Day Nine: started very slow with over-extended stomachs! It took almost an hour before we recovered from our culinary abuse and were able to crank up the pace on the last and flattest day. 4 hours flat and 80km we completed the ride. Rolling into Albany brought us to the official end. Even better were the free showers just around the corner and the White Russian Pub which perfectly completed our journey. An amazing experience and achievement which we will forever struggle to surpass.

Would we do it differently? Maybe. Whilst the toolkit and first aid kit was hardly used there was always the recognition we might need them. The chance to ride it again fully supported and riding pannier-less would be great as there is some amazing, tight single track to be had. For example, the section out of Pemberton was too hard to resist and involved some significant jumping and air time, with panniers! The section around Pile road and Honeymoon Pool was great and we stupidly missed the chance to swim.

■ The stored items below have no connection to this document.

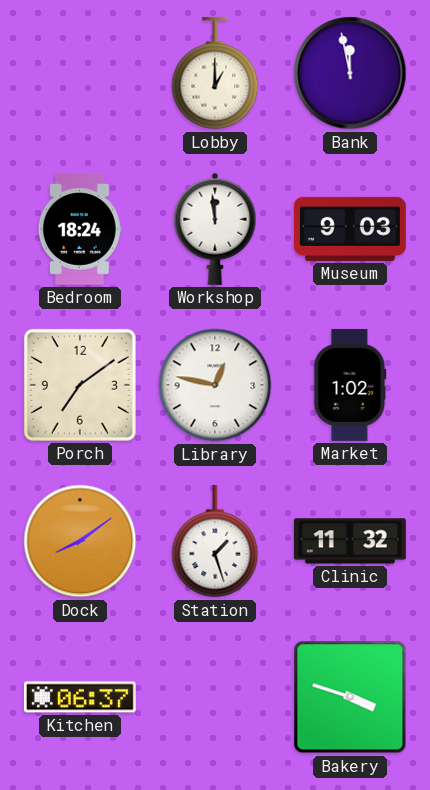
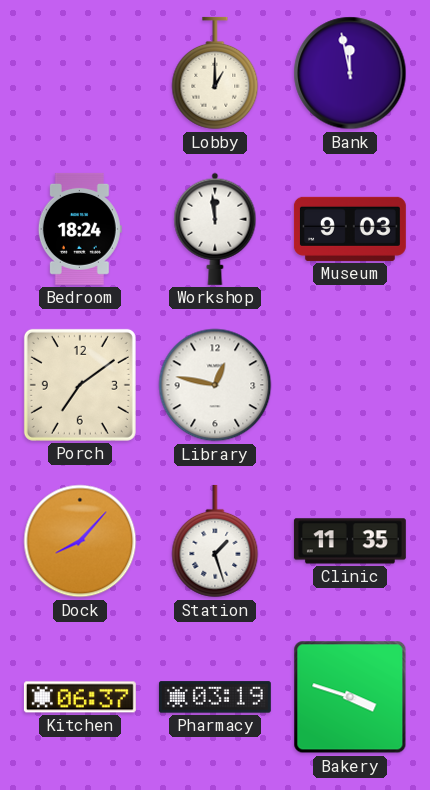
Market: 1:02 -> none
Dock: 8:09 -> 8:07
Clinic: 11:32 -> 11:35
Pharmacy: none -> 03:19
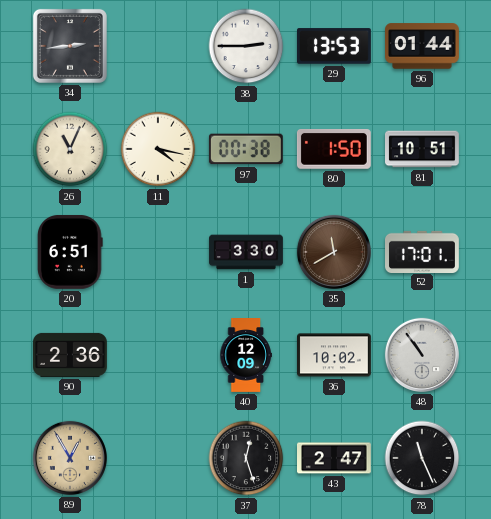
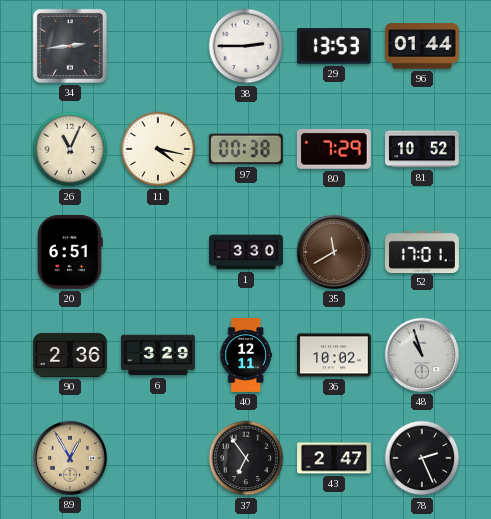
80: 1:50 -> 7:29
81: 10:51 -> 10:52
6: none -> 3:29
40: 12:09 -> 12:11
48: 10:54 -> 10:57
37: 12:27 -> 6:54
78: 11:26 -> 2:26
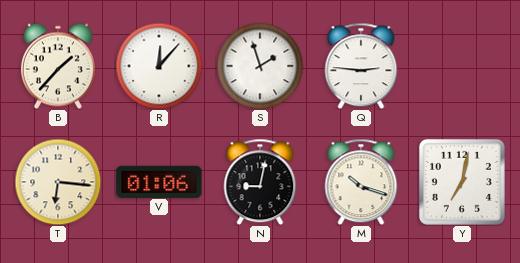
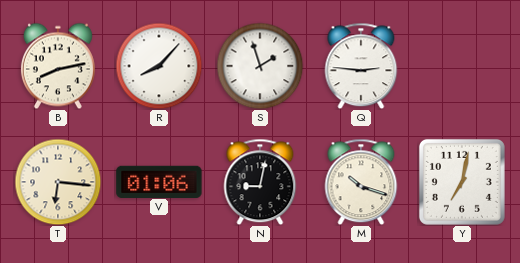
B: 1:37 -> 8:13
R: 12:07 -> 8:07
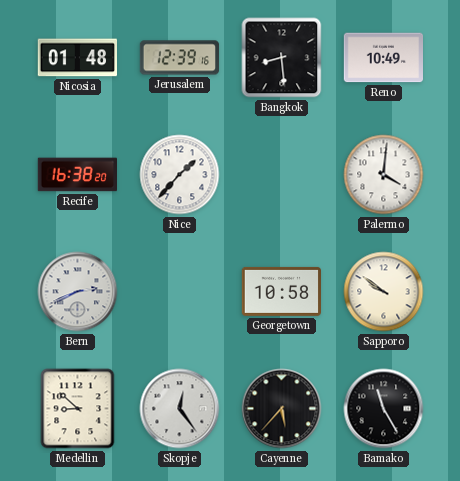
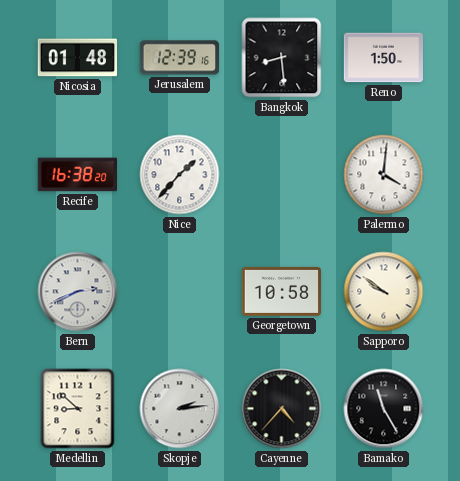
Reno: 10:49 -> 1:50
Skopje: 12:24 -> 2:14
Cayenne: 5:37 -> 4:37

Whilst no major incidents occurred (apart from the broken bike) we had numerous very close calls. Every day involved pulling sticks from spokes and dérailleurs including breaking and losing half my gears for the last 3 days. Branches across the track left us with a massive amount of scars on the legs, arm and necks. I also had an intervention with a vine at over 50km/h leaving a visually ugly bleeding scar around my neck. Lots of horse fly's, mozzies which can be avoided by riding faster than 14km/h. Flying ants were the worst as the air is dense with them and unavoidable, especially when they get stuck to your eye ball at speed!

The decision to stay and spend money in local towns was excellent. Everyone recognised the ride and appreciated the contribution the trail made to their lives and businesses. Every place went beyond expectation with food, accommodation and friendliness. Riding buddies will always be there. But riding hard behind a kangaroo and then sitting down to a great meal at the end of a long day was priceless.  What’s next lads?!